With the perception growing in the industry that California won’t site a liquefied natural gas (LNG) terminal anytime soon, the state legislature earlier this month moved Senate Bill (SB) 412 out of the Senate to the lower house Assembly, which would effectively delay for another year action on a proposed LNG receiving site pending a broad natural gas needs study by the California Energy Commission (CEC). Major energy utilities in the state are skeptical because of some of the bill’s provisions. The Assembly will take up the bill later this month or in July before a summer legislative recess.

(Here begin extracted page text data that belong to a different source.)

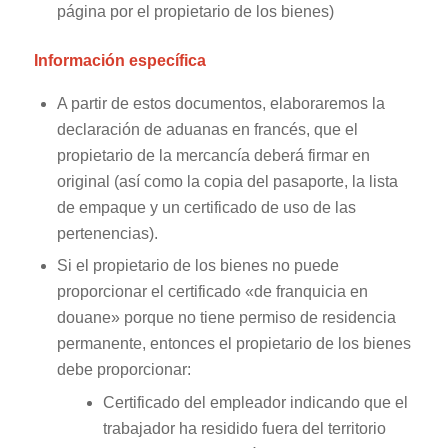
página por el propietario de los bienes)
Información específica
A partir de estos documentos, elaboraremos la
declaración de aduanas en francés, que el
propietario de la mercancía deberá firmar en
original (así como la copia del pasaporte, la lista
de empaque y un certificado de uso de las
pertenencias).
Si el propietario de los bienes no puede
proporcionar el certificado «de franquicia en
douane» porque no tiene permiso de residencia
permanente, entonces el propietario de los bienes
debe proporcionar:
Certificado del empleador indicando que el
trabajador ha residido fuera del territorio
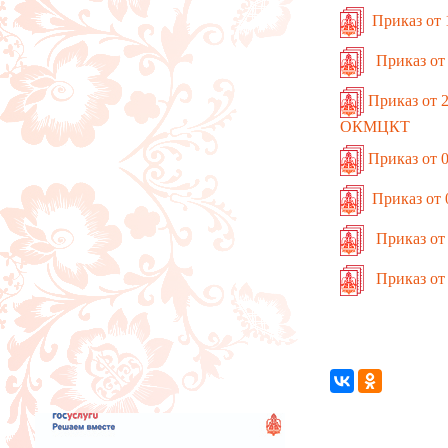
Приказ от
Приказ от 
Приказ от 
ОКМЦКТ
Приказ от
Приказ от
Приказ от
Приказ от 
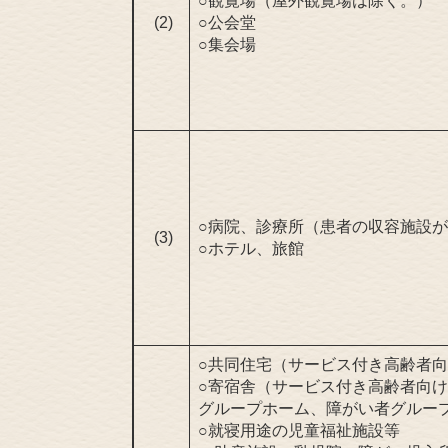
○観覧場（屋外観覧場は除く。）
(2)
○公会堂
○集会場
○病院、診療所（患者の収容施設
(3)
○ホテル、旅館
○共同住宅（サービス付き高齢者
○寄宿舎（サービス付き高齢者向
グループホーム、障がい者グルー
○就寝用途の児童福祉施設等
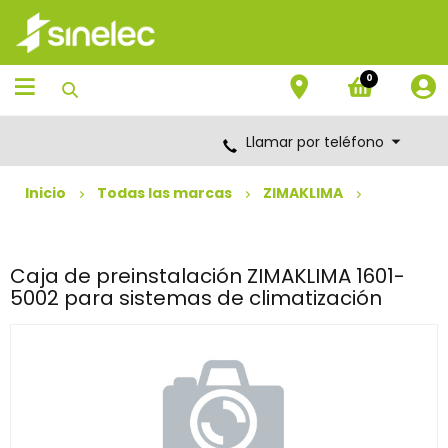
Saltar
Saltar
al
al
contenido
menú
de
0
navegación
Llamar por teléfono
Inicio
Todas las marcas
ZIMAKLIMA
Caja de preinstalación ZIMAKLIMA 1601-
5002 para sistemas de climatización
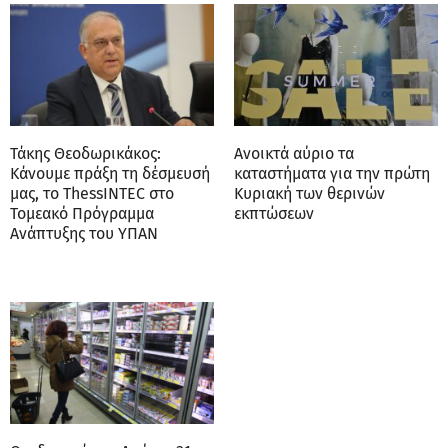
Τάκης Θεοδωρικάκος:
Ανοικτά αύριο τα
Κάνουμε πράξη τη δέσμευσή
καταστήματα για την πρώτη
μας, το ThessINTEC στο
Κυριακή των θερινών
Τομεακό Πρόγραμμα
εκπτώσεων
Ανάπτυξης του ΥΠΑΝ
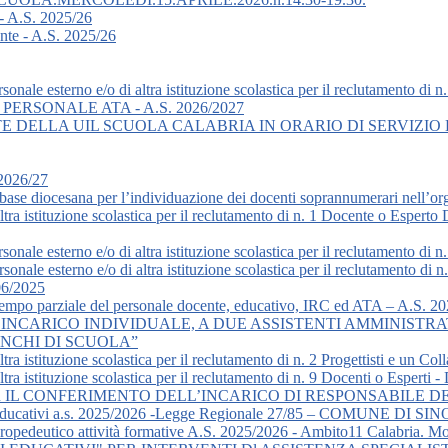
 - A.S. 2025/26
ente - A.S. 2025/26
rsonale esterno e/o di altra istituzione scolastica per il reclutamento di
RSONALE ATA - A.S. 2026/2027
 DELLA UIL SCUOLA CALABRIA IN ORARIO DI SERVIZIO 
 2026/27
se diocesana per l’individuazione dei docenti soprannumerari nell’organ
altra istituzione scolastica per il reclutamento di n. 1 Docente o Esper
rsonale esterno e/o di altra istituzione scolastica per il reclutamento d
rsonale esterno e/o di altra istituzione scolastica per il reclutamento di
06/2025
tempo parziale del personale docente, educativo, IRC ed ATA – A.S. 2
 INCARICO INDIVIDUALE, A DUE ASSISTENTI AMMINISTR
ANCHI DI SCUOLA”
ltra istituzione scolastica per il reclutamento di n. 2 Progettisti e un
ltra istituzione scolastica per il reclutamento di n. 9 Docenti o Esperti
R IL CONFERIMENTO DELL’INCARICO DI RESPONSABILE D
Educativi a.s. 2025/2026 -Legge Regionale 27/85 – COMUNE DI SI
opedeutico attività formative A.S. 2025/2026 - Ambito11 Calabria. Mod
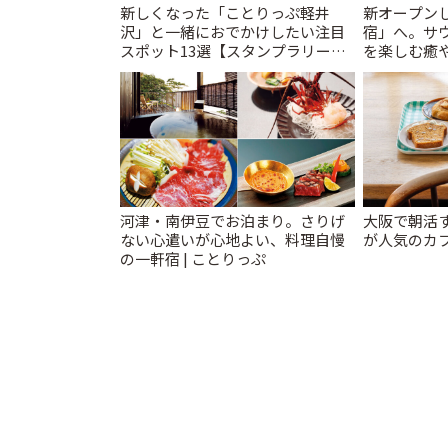
新しくなった「ことりっぷ軽井
新オープンし
沢」と一緒におでかけしたい注目
宿」へ。サ
スポット13選【スタンプラリー開
を楽しむ癒や
催中】 | ことりっぷ
とりっぷ
河津・南伊豆でお泊まり。さりげ
大阪で朝活
ない心遣いが心地よい、料理自慢
が人気のカフ
の一軒宿 | ことりっぷ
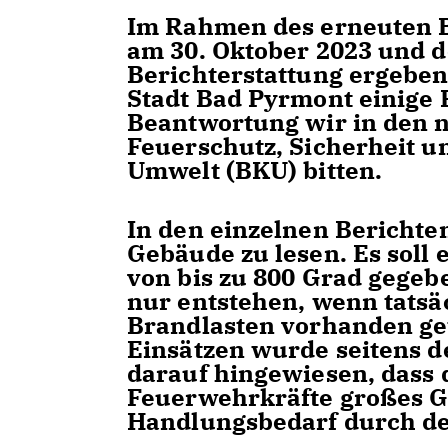
Im Rahmen des erneuten B
am 30. Oktober 2023 und d
Berichterstattung ergeben
Stadt Bad Pyrmont einige
Beantwortung wir in den n
Feuerschutz, Sicherheit u
Umwelt (BKU) bitten.
In den einzelnen Berichte
Gebäude zu lesen. Es soll
von bis zu 800 Grad gegeb
nur entstehen, wenn tatsä
Brandlasten vorhanden ge
Einsätzen wurde seitens 
darauf hingewiesen, dass 
Feuerwehrkräfte großes G
Handlungsbedarf durch den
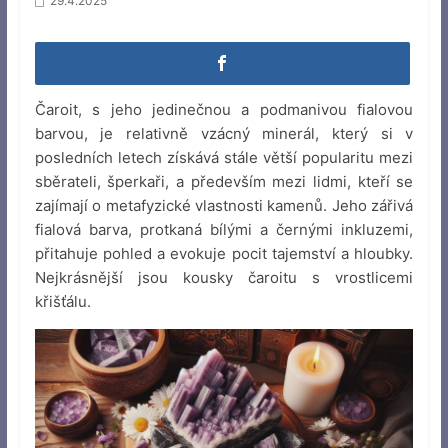
29.4.2025
Čaroit, s jeho jedinečnou a podmanivou fialovou
barvou, je relativně vzácný minerál, který si v
posledních letech získává stále větší popularitu mezi
sběrateli, šperkaři, a především mezi lidmi, kteří se
zajímají o metafyzické vlastnosti kamenů. Jeho zářivá
fialová barva, protkaná bílými a černými inkluzemi,
přitahuje pohled a evokuje pocit tajemství a hloubky.
Nejkrásnější jsou kousky čaroitu s vrostlicemi
křišťálu.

SB 412’s author, Sen. Joe Simitian from the Silicon Valley area, has characterized the legislation as attempting to set a review and approval process for the pending LNG terminal proposals, of which there are four offshore and one slated for Long Beach harbor, but the onshore proposal and at least one of the offshore sites have been rejected by state or local authorities so far.

Gov. Arnold Schwarzenegger’s rejection in May of a proposed offshore terminal along the Southern California coast underscores the “crying need” for a statewide LNG siting process, Simitian said.

Pacific Gas and Electric Co., among the major private-sector utilities, opposes the current version of SB 412 because of what one of its Sacramento representatives called a problem of a recent amendment that includes “prohibitions on contracting for LNG supplies,” which create the possible problem of “placing restrictions on supply that eventually create market power issues and higher costs for other sources of gas.”

Simitian said the bill would require the CEC to conduct a needs assessment of the state’s energy market by “projecting future energy supply/demand,” and having the CEC focus on projected demand while analyzing conservation, climate change impacts and efficiency potential, as well as the state’s ability to replace fossil fuels with renewable energy sources longer term.

“LNG may well be part of California’s energy future, but LNG development needs to be done in a way that protects California’s environmental, public heath, and national security operations along our coast,” Simitian said. “I also think we need to be concerned about the potential for market manipulation, which was so disastrous in the energy crisis of 2001.”

California previously had an “LNG Siting Act” passed in 1977 but repealed it a decade later after affiliates Southern California Gas Co. and PG&E abandoned their joint plans for developing an onshore receiving terminal along the Southern California south-facing coastline, about 40 miles west of Santa Barbara. As a result, Simitian contends there is “no clear authority” at the state level for reviewing applications for LNG plants.

Noting that the proposed terminals all apply different technology and approaches, Simitian said the state needs to “make sure if we’re going to move forward on LNG that we pick the safest, most sensible technology out there.

“The message for the LNG industry is: Be careful what you wish for, you just might get it. For the past two years, the LNG industry has, for the most part, opposed creation of a national process for consideration and approval of LNG at the state level. The end result was a system that served neither the public nor the industry well.”